_EXCERPTED RECORDS_.
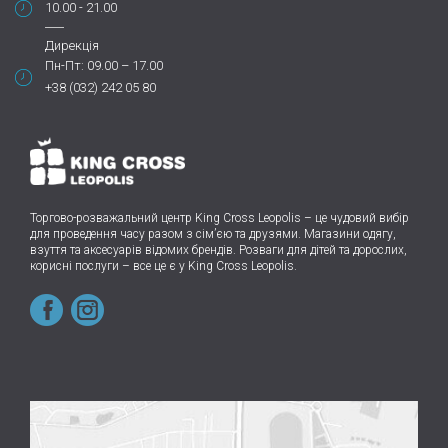
10.00 - 21.00
Дирекція
Пн-Пт: 09.00 – 17.00
+38 (032) 242 05 80
Торгово-розважальний центр King Cross Leopolis
–
це чудовий вибір
для проведення часу разом з сім’єю та друзями.
Магазини одягу,
взуття та аксесуарів відомих брендів. Розваги для дітей та дорослих,
корисні послуги – все це є у King Cross Leopolis.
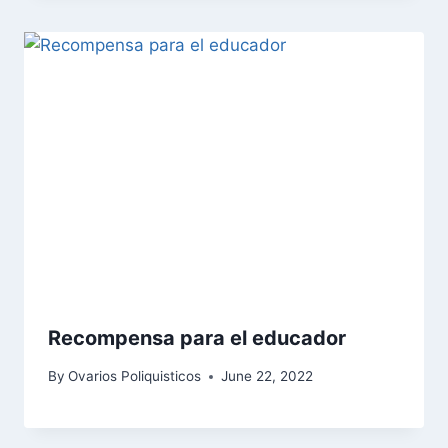
Recompensa para el educador
By
Ovarios Poliquisticos
June 22, 2022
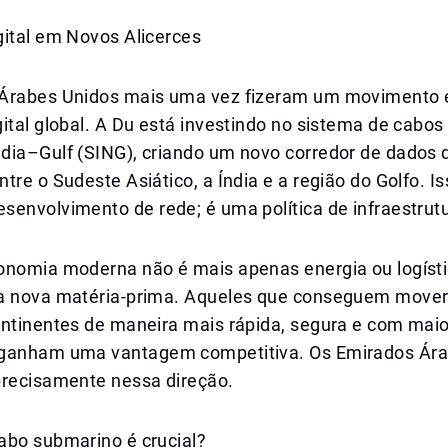
gital em Novos Alicerces
Árabes Unidos mais uma vez fizeram um movimento e
ital global. A Du está investindo no sistema de cabo
dia–Gulf (SING), criando um novo corredor de dados d
tre o Sudeste Asiático, a Índia e a região do Golfo. I
envolvimento de rede; é uma política de infraestrutu
onomia moderna não é mais apenas energia ou logíst
a nova matéria-prima. Aqueles que conseguem move
ontinentes de maneira mais rápida, segura e com maio
ganham uma vantagem competitiva. Os Emirados Ára
precisamente nessa direção.
abo submarino é crucial?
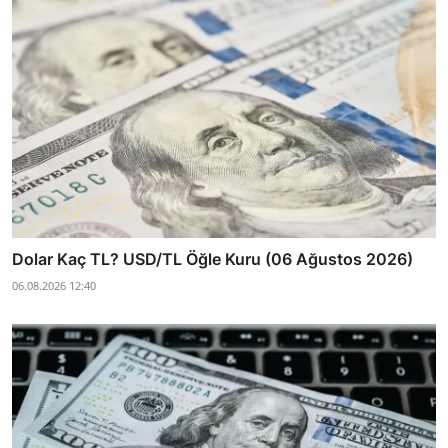
Dolar Kaç TL? USD/TL Öğle Kuru (06 Ağustos 2026)
06.08.2026 12:40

_WHAT THIS TASK INVOLVES_. Look for "King" in each line of the material, then copy the lines where it is found.

_WRITTEN ANSWER_.
Торгово-розважальний центр King Cross Leopolis
корисні послуги – все це є у King Cross Leopolis.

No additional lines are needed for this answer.